Segment Start: RECORDED DATA
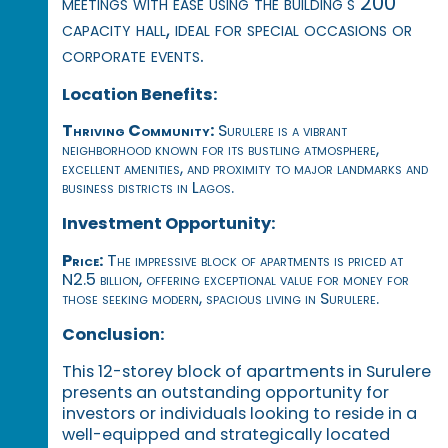
meetings with ease using the building's 200
capacity hall, ideal for special occasions or
corporate events.
Location Benefits:
Thriving Community:
Surulere is a vibrant
neighborhood known for its bustling atmosphere,
excellent amenities, and proximity to major landmarks and
business districts in Lagos.
Investment Opportunity:
Price:
The impressive block of apartments is priced at
N2.5 billion, offering exceptional value for money for
those seeking modern, spacious living in Surulere.
Conclusion:
This 12-storey block of apartments in Surulere
presents an outstanding opportunity for
investors or individuals looking to reside in a
well-equipped and strategically located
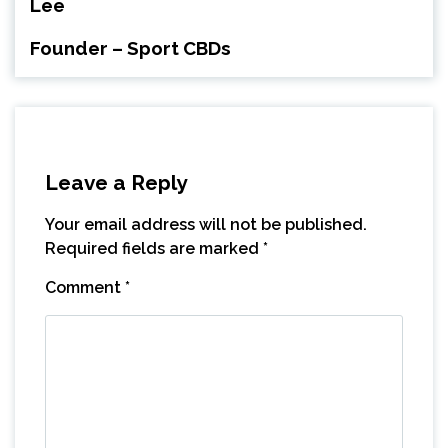
Lee
Founder – Sport CBDs
Leave a Reply
Your email address will not be published.
Required fields are marked
*
Comment
*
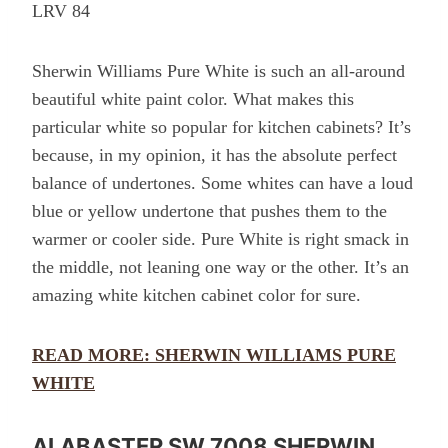
LRV 84
Sherwin Williams Pure White is such an all-around
beautiful white paint color. What makes this
particular white so popular for kitchen cabinets? It’s
because, in my opinion, it has the absolute perfect
balance of undertones. Some whites can have a loud
blue or yellow undertone that pushes them to the
warmer or cooler side. Pure White is right smack in
the middle, not leaning one way or the other. It’s an
amazing white kitchen cabinet color for sure.
READ MORE: SHERWIN WILLIAMS PURE
WHITE
ALABASTER SW 7008 SHERWIN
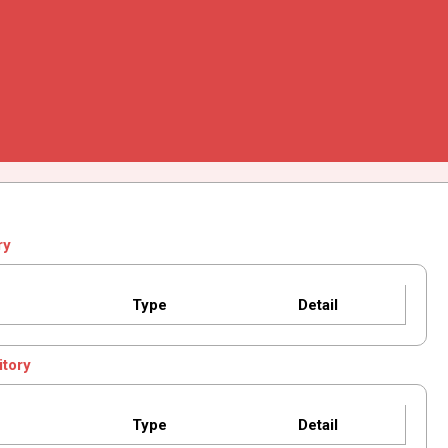
ry
Type
Detail
itory
Type
Detail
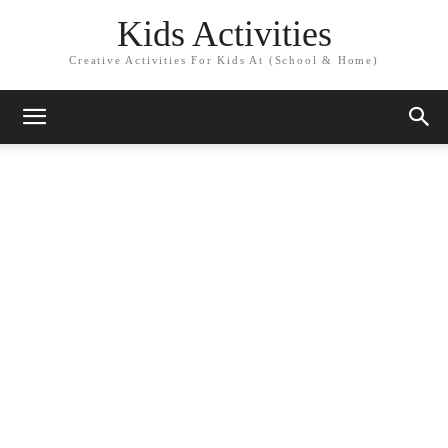
Kids Activities
Creative Activities For Kids At (School & Home)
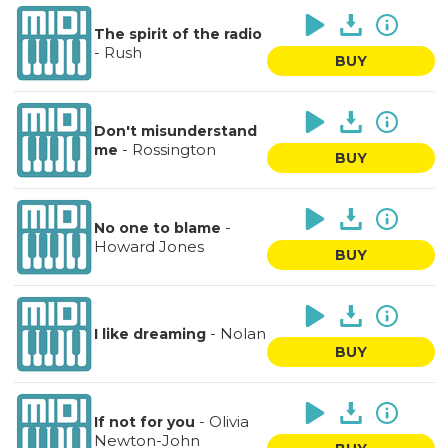
The spirit of the radio
-
Rush
BUY
Don't misunderstand
-
Rossington
me
BUY
-
No one to blame
Howard Jones
BUY
-
Nolan
I like dreaming
BUY
-
Olivia
If not for you
Newton-John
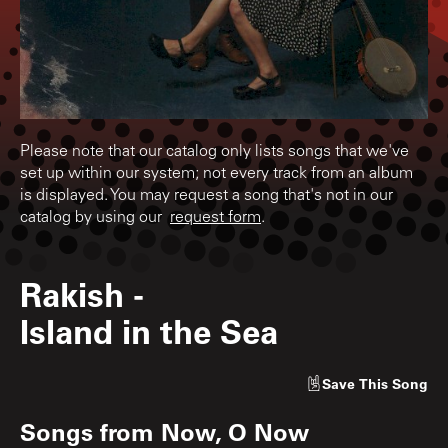
Please note that our catalog only lists songs that we've
set up within our system; not every track from an album
is displayed. You may request a song that's not in our
catalog by using our
request form
.
Rakish
-
Island in the Sea
Save
This Song
Songs from
Now, O Now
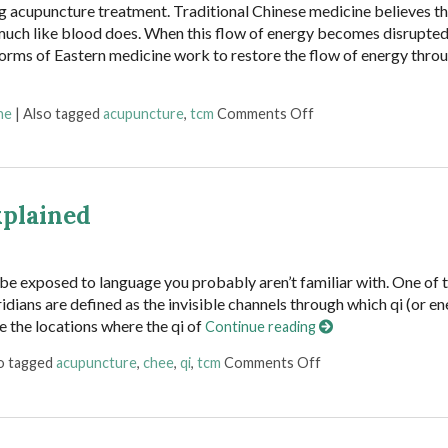
g acupuncture treatment. Traditional Chinese medicine believes t
 much like blood does. When this flow of energy becomes disrupted
orms of Eastern medicine work to restore the flow of energy thro
on The 12 Meridians 
ne
|
Also tagged
acupuncture
,
tcm
Comments Off
xplained
l be exposed to language you probably aren’t familiar with. One of t
dians are defined as the invisible channels through which qi (or en
e the locations where the qi of
Continue reading
on Acupuncture Meri
o tagged
acupuncture
,
chee
,
qi
,
tcm
Comments Off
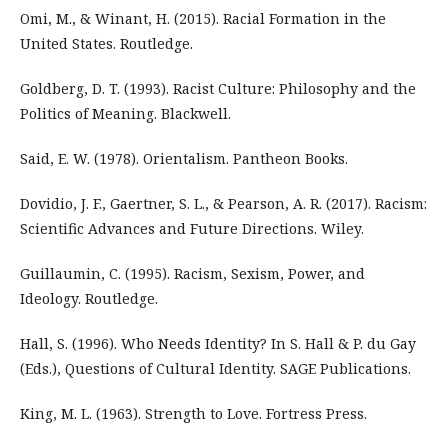
Omi, M., & Winant, H. (2015). Racial Formation in the
United States. Routledge.
Goldberg, D. T. (1993). Racist Culture: Philosophy and the
Politics of Meaning. Blackwell.
Said, E. W. (1978). Orientalism. Pantheon Books.
Dovidio, J. F., Gaertner, S. L., & Pearson, A. R. (2017). Racism:
Scientific Advances and Future Directions. Wiley.
Guillaumin, C. (1995). Racism, Sexism, Power, and
Ideology. Routledge.
Hall, S. (1996). Who Needs Identity? In S. Hall & P. du Gay
(Eds.), Questions of Cultural Identity. SAGE Publications.
King, M. L. (1963). Strength to Love. Fortress Press.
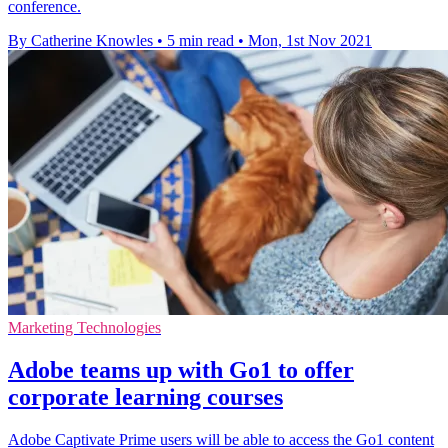
conference.
By Catherine Knowles
•
5 min read
•
Mon, 1st Nov 2021
Marketing Technologies
Adobe teams up with Go1 to offer
corporate learning courses
Adobe Captivate Prime users will be able to access the Go1 content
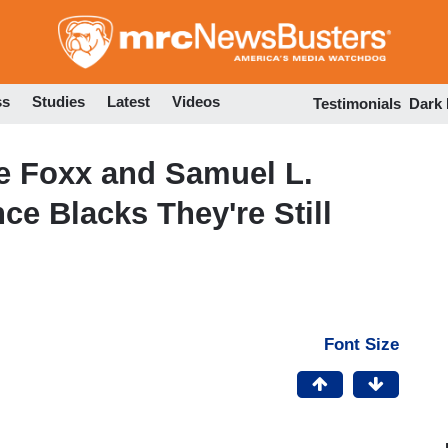
Skip
to
main
content
ss
Studies
Latest
Videos
Testimonials
Dark
 Foxx and Samuel L.
ce Blacks They're Still
Font Size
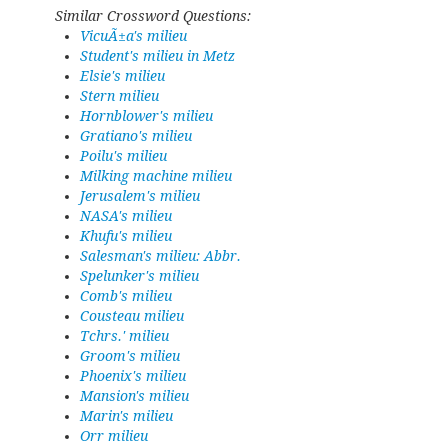
Similar Crossword Questions:
VicuÃ±a's milieu
Student's milieu in Metz
Elsie's milieu
Stern milieu
Hornblower's milieu
Gratiano's milieu
Poilu's milieu
Milking machine milieu
Jerusalem's milieu
NASA's milieu
Khufu's milieu
Salesman's milieu: Abbr.
Spelunker's milieu
Comb's milieu
Cousteau milieu
Tchrs.' milieu
Groom's milieu
Phoenix's milieu
Mansion's milieu
Marin's milieu
Orr milieu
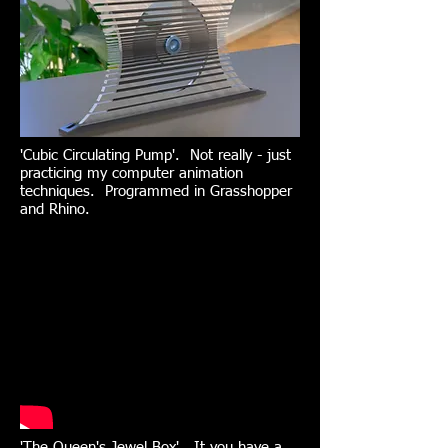
'Cubic Circulating Pump'. Not really - just
practicing my computer animation
techniques. Programmed in Grasshopper
and Rhino.
'The Queen's Jewel Box'. It you have a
Segment End: RECORDED DATA
WORK REQUIRED: Your task is to reproduce exactly the lines running from the line that contains "Said, E. W." to the end of the records, pictures excluded.

PROBLEM SOLUTION:
Said, E. W. (1978). Orientalism. Pantheon Books.
Dovidio, J. F., Gaertner, S. L., & Pearson, A. R. (2017). Racism:
Scientific Advances and Future Directions. Wiley.
Guillaumin, C. (1995). Racism, Sexism, Power, and
Ideology. Routledge.
Hall, S. (1996). Who Needs Identity? In S. Hall & P. du Gay
(Eds.), Questions of Cultural Identity. SAGE Publications.
King, M. L. (1963). Strength to Love. Fortress Press.
conference.
By Catherine Knowles
•
5 min read
•
Mon, 1st Nov 2021
Marketing Technologies
Adobe teams up with Go1 to offer
corporate learning courses
Adobe Captivate Prime users will be able to access the Go1 content
Skip
to
main
content
ss
Studies
Latest
Videos
Testimonials
Dark
 Foxx and Samuel L.
ce Blacks They're Still
Font Size
Similar Crossword Questions:
VicuÃ±a's milieu
Student's milieu in Metz
Elsie's milieu
Stern milieu
Hornblower's milieu
Gratiano's milieu
Poilu's milieu
Milking machine milieu
Jerusalem's milieu
NASA's milieu
Khufu's milieu
Salesman's milieu: Abbr.
Spelunker's milieu
Comb's milieu
Cousteau milieu
Tchrs.' milieu
Groom's milieu
Phoenix's milieu
Mansion's milieu
Marin's milieu
Orr milieu
'Cubic Circulating Pump'. Not really - just
practicing my computer animation
techniques. Programmed in Grasshopper
and Rhino.
'The Queen's Jewel Box'. It you have a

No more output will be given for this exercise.